The concept of “ochlospecies” was proposed by Frank White (White 1962; Cronk 1998) for hypervariable species where variability is not due to a specialised breeding system and has weak correlation with other characters or with distribution. These species are often widespread and weedy, with multiple synonyms and several smaller “satellite” species. All the criteria for ochlospecies are fulfilled by both S. anguivi and S. campylacanthum, and more so by the latter as the variation is greater (although similarly apparently random).
Although Friis (2006b) cited the sheet of Senni 220 in FT as the “holotype” of S. senni Chiovenda (1932) did not cite specific herbaria in his protologue nor in the introductory matter for the second volume of Flora somala. We designate this sheet as the lectotype here; no other duplicates have been found.

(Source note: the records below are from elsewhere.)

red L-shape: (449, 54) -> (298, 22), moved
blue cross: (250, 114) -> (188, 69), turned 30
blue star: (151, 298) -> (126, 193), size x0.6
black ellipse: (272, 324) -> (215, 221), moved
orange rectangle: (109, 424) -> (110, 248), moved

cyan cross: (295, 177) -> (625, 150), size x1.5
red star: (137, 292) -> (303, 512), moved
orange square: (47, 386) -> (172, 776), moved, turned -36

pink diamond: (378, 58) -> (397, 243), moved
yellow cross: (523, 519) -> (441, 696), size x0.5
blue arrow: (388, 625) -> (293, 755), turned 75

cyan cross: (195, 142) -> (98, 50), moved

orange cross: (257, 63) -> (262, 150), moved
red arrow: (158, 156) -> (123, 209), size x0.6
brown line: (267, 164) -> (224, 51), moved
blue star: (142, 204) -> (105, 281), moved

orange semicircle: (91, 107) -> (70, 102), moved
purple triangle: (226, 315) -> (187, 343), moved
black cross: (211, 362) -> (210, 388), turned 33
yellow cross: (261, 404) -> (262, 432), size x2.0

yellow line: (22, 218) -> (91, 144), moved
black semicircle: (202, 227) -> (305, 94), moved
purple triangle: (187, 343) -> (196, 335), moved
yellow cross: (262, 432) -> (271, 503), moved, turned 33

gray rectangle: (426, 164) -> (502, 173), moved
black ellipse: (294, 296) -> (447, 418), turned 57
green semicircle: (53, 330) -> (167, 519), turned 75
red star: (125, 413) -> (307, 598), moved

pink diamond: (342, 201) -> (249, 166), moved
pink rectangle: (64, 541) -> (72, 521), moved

A poor pencil leaf tracing at GOET is the only known image of the original material of S. repandifrons (Stuhlmann 8273 incorrectly written as Stuhlmann 873 in Vorontsova & Knapp 2010). Although we suggested this name might need to be neotypified, we have not done so here, following the practice we have set for other synonyms with no extant original material or duplicates thereof.

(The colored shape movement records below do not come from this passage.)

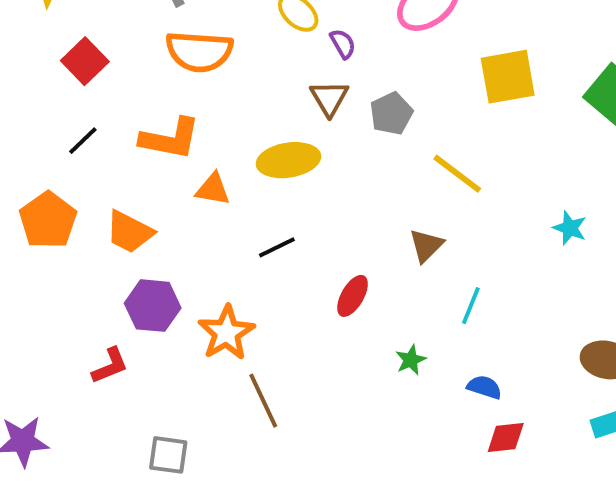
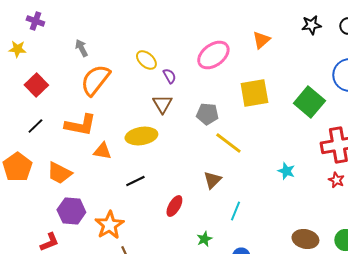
orange semicircle: (199, 51) -> (95, 80), turned 124
gray pentagon: (391, 114) -> (207, 114), moved, turned 30

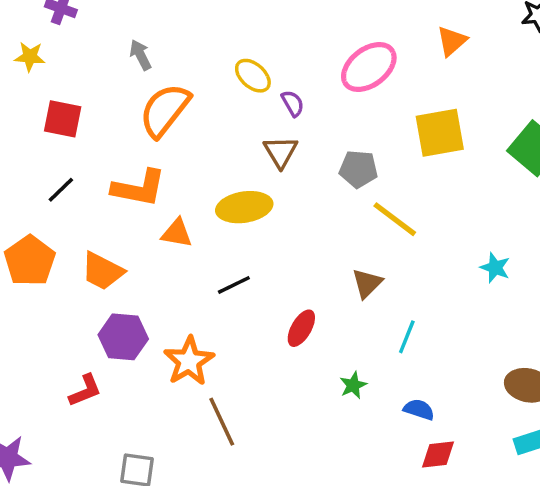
red square: (36, 85) -> (63, 119), turned -35

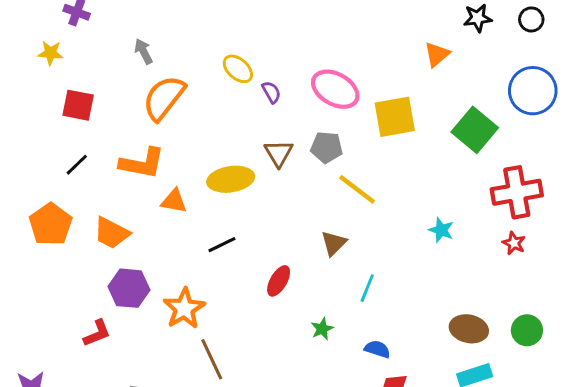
orange triangle: (452, 41) -> (437, 54), moved
pink ellipse: (369, 67) -> (335, 89), moved, turned 66
brown triangle: (281, 152) -> (279, 153), moved

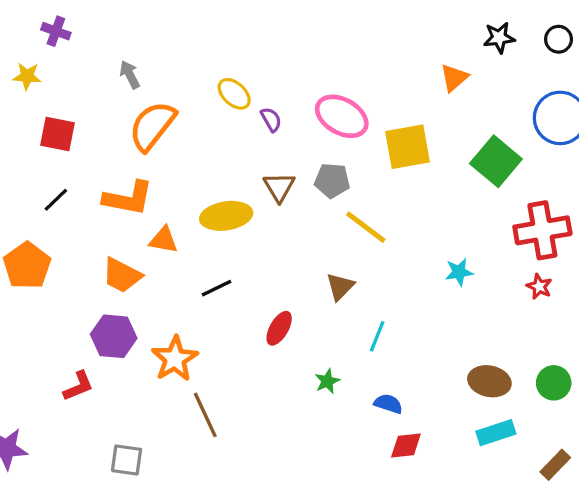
cyan star: (441, 230) -> (459, 272), turned -30
orange trapezoid: (112, 233) -> (122, 275), moved

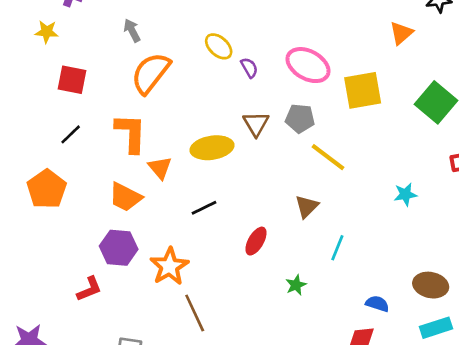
orange L-shape: (128, 198) -> (131, 133), turned -99
orange triangle: (164, 240) -> (160, 168), turned 40
blue semicircle: (388, 404) -> (377, 304), moved

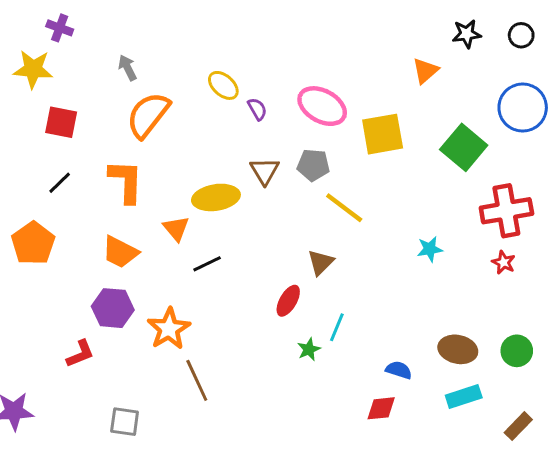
yellow star: (47, 32) -> (33, 69), size x1.5
orange triangle: (160, 168) -> (176, 228), moved
red ellipse: (256, 241) -> (288, 301), moved
cyan line: (337, 248) -> (337, 327), moved

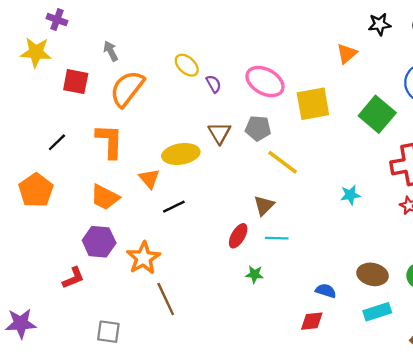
red square: (61, 122) -> (76, 82), moved
cyan line: (337, 327) -> (277, 238), moved, turned 70
green star: (309, 349) -> (254, 274), turned 30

In describing S. campylacanthum var. mollius, Bitter (1923) cited “Schimper 304 ex parte( ex herb. Mus. Paris, herb. Berol.)”, suggesting he was describing the variety from a fragment off a sheet that remained in Paris (he also stated the specimen was from no particular locality in “Abyssinien” = today’s Ethiopia). Of the three sheets of Schimper 304 in P, one is annotated by Bitter and all are clearly duplicates of the same Schimper gathering. We have selected P00344533 as the lectotype because it has the original label, is the most complete specimen with flowers and fruit, and matches the protologue in having softly hairy leaves.